Saturday 22 November 2014

Feral

This book, an extended study on rewilding by veteran environmental activist and journalist George Monbiot, was, even moreso than are most of his books, eye-opening and incredible. I was lucky enough to pick up a pre-release signed copy at a SPERI lecture he gave at my uni last year, browsed through a couple of chapters over summer, and have finished it in a spurt of ecological interest over the last few days.
   It's about our misjudged place in nature: how this has been lost over the past few millennia of human civilisation gradually conquering and flattening the ecosystems it moves into; how this has been forgotten over the enforced retention* of systems that prevent those ecosystems from properly recovering; how this has been distorted by vast industrial processes reaping finite natural stocks and processes as though they were limitless income. Running common to these scenes of destruction and degradation are veins of hope and potential - rewilding, the main topic of the book. Rewilding is basically handing over control of ecosystems to nature; reintroducing missing species that play key ecological roles of predation, habitat manipulation, resource creation and such, helps revitalise the balanced diversity of flora and fauna in those systems.**
   The text resembles a sort of ecosystem of prose in itself: a jumbledly overlapping yet coherent and cogent mix of writing. There are impeccably-researched-and-referenced scrutinies of ecosystem development policy successes and failures, insightful discourses on biological and philosophical perspectives of man's place and part in nature, and enthralling anecdotes of George's personal experiences with people, plants, animals, landscapes that have helped inform and shape his perspectives.
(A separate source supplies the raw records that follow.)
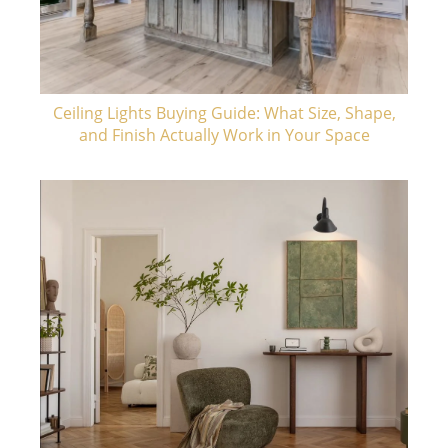
Ceiling Lights Buying Guide: What Size, Shape,
and Finish Actually Work in Your Space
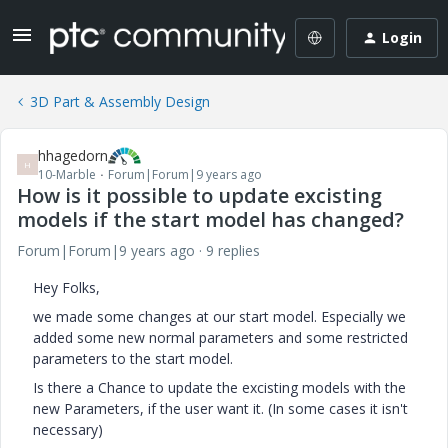
Login
3D Part & Assembly Design
hhagedorn
H
10-Marble
Forum|Forum|9 years ago
How is it possible to update excisting
models if the start model has changed?
Forum|Forum|9 years ago
9 replies
Hey Folks,
we made some changes at our start model. Especially we
added some new normal parameters and some restricted
parameters to the start model.
Is there a Chance to update the excisting models with the
new Parameters, if the user want it. (In some cases it isn't
necessary
)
You will be bowled over by gorgeous descriptions of sublime natural explorations and encounters, wholeheartedly inspired by introductions to selfless hippy-type individuals involved in rewilding projects, shunted into enlightenment by a chunk of analysis and into astonished outrage or delight by a series of statistics or facts, often all within a page or two of each other. It really is a bizarrely multitudinous reading experience, and make so much the better for it. It strikes the head, the heart and the gut with equal measure, never supplanting reason for emotion but finding the root human passions that lie at the base of all his arguments and laying them together perfectly.
   It's a book that makes one want to re-engage with nature, to do all within one's power to remove human corruption from the ecosystems it has enslaved and despoilt, to hand control back to Mother Gaia. Anyone interested in ecology should read it for enjoyment, anyone interested in social and natural justice should read it to inform their opinions, most people should probably read it to broaden their anthropocentric worldviews and bring about pressure for change. Quality, timely, and deeply important.


* This book might make you rightly despise grouse hunters, fishing trawlers, and especially sheep.

** This book might make you rightly adore beavers, oysters, wolves and dead trees.